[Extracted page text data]
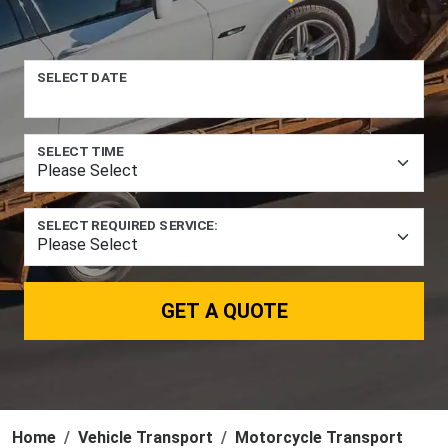
SELECT DATE
SELECT TIME
SELECT REQUIRED SERVICE:
GET A QUOTE
Home
Vehicle Transport
Motorcycle Transport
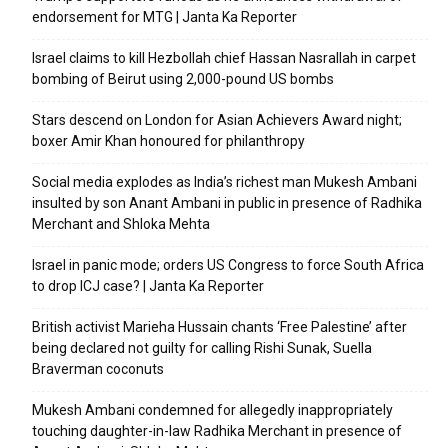
endorsement for MTG | Janta Ka Reporter
Israel claims to kill Hezbollah chief Hassan Nasrallah in carpet
bombing of Beirut using 2,000-pound US bombs
Stars descend on London for Asian Achievers Award night;
boxer Amir Khan honoured for philanthropy
Social media explodes as India’s richest man Mukesh Ambani
insulted by son Anant Ambani in public in presence of Radhika
Merchant and Shloka Mehta
Israel in panic mode; orders US Congress to force South Africa
to drop ICJ case? | Janta Ka Reporter
British activist Marieha Hussain chants ‘Free Palestine’ after
being declared not guilty for calling Rishi Sunak, Suella
Braverman coconuts
Mukesh Ambani condemned for allegedly inappropriately
touching daughter-in-law Radhika Merchant in presence of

== What is being asked ==
Please set down the lines above word for word and leave out the pictures.

== Task solution ==
SELECT DATE
SELECT TIME
SELECT REQUIRED SERVICE:
GET A QUOTE
Home
Vehicle Transport
Motorcycle Transport
endorsement for MTG | Janta Ka Reporter
Israel claims to kill Hezbollah chief Hassan Nasrallah in carpet
bombing of Beirut using 2,000-pound US bombs
Stars descend on London for Asian Achievers Award night;
boxer Amir Khan honoured for philanthropy
Social media explodes as India’s richest man Mukesh Ambani
insulted by son Anant Ambani in public in presence of Radhika
Merchant and Shloka Mehta
Israel in panic mode; orders US Congress to force South Africa
to drop ICJ case? | Janta Ka Reporter
British activist Marieha Hussain chants ‘Free Palestine’ after
being declared not guilty for calling Rishi Sunak, Suella
Braverman coconuts
Mukesh Ambani condemned for allegedly inappropriately
touching daughter-in-law Radhika Merchant in presence of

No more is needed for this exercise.